As the program continues to grow, there are typically more applications for funding of new and expanded locations and services than there are funds to support them. Existing health centers have overlapping service areas, with some communities served by many organizations, but where additional needs remain unmet. One of the biggest challenges for HRSA and for entities in the community, is determining where the greatest needs are and tying these to the proper resources.
Here again, we created a new analytic approach to the UDS data that is collected, developing a highly targeted resource for use within HRSA, and externally by the existing health centers and others seeking new funding. The “Service Area Analysis” tool – shared externally on the web as the UDS Mapper – is a GIS-based platform which provides a wealth of information about the role of the health center program, and individual organizations, based on the ZIP code of patients seen each year. .
Adding the collection of patient ZIP code by insurance to the reporting requirements made it possible to track more accurately where patients were coming from, to aggregate the information across all health centers, and to connect that data to population-level statistics from the Census’ American Community Survey.

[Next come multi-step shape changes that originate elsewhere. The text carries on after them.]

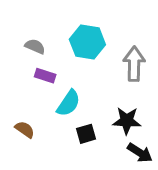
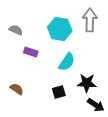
gray semicircle: (35, 46) -> (16, 30), moved
gray arrow: (134, 64) -> (90, 20), moved
cyan semicircle: (68, 103) -> (67, 62), moved

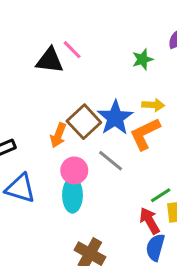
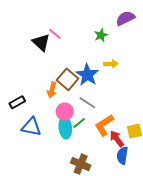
black triangle: (50, 60) -> (41, 42), turned 42
orange L-shape: (145, 134) -> (104, 125), moved
green line: (161, 195) -> (79, 123), moved

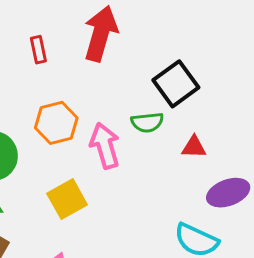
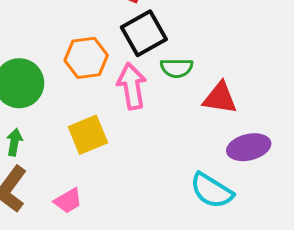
black square: (176, 84) -> (144, 33), moved
red triangle: (194, 147) -> (220, 98), size x1.4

It’s now possible to see, on an interactive map, such things as the percent of different target populations served (total, low income, Medicaid, etc.), the trend in health center utilization across years, the quantity and portion of target populations not served, and the relationship between the service locations and the community utilization. Unmet needs can be visualized and the impact of adding or changing resources can be readily assessed.
The UDS Mapper is open to anyone who registers online (through a collaboration with HealthLandscape) but target users are staff from current and prospective health centers, HRSA project officers, Primary Care Associations, State Primary Care Offices, and community planners. Use of the tool and the underlying data has been formally incorporated into the grant application process, and JSI uses the back-end data to conduct analyses supporting the grant review process.
“It’s really a powerful tool that gets into the important nuances of need,” Turer explained
There might be five health centers in one city, but the map will indicate if there is a need for even more.
It can also be used to track and highlight areas of concern such as changes in insurance – an area of key importance after the passage of the Affordable Care Act and the ongoing transition to Medicaid expansion by states..
“It allows people to ask better questions about what is going on across the country. You see these shifts happening and that opens up opportunities to investigate the reasons behind them. Then you can make determinations about how best to address them,” Turer said.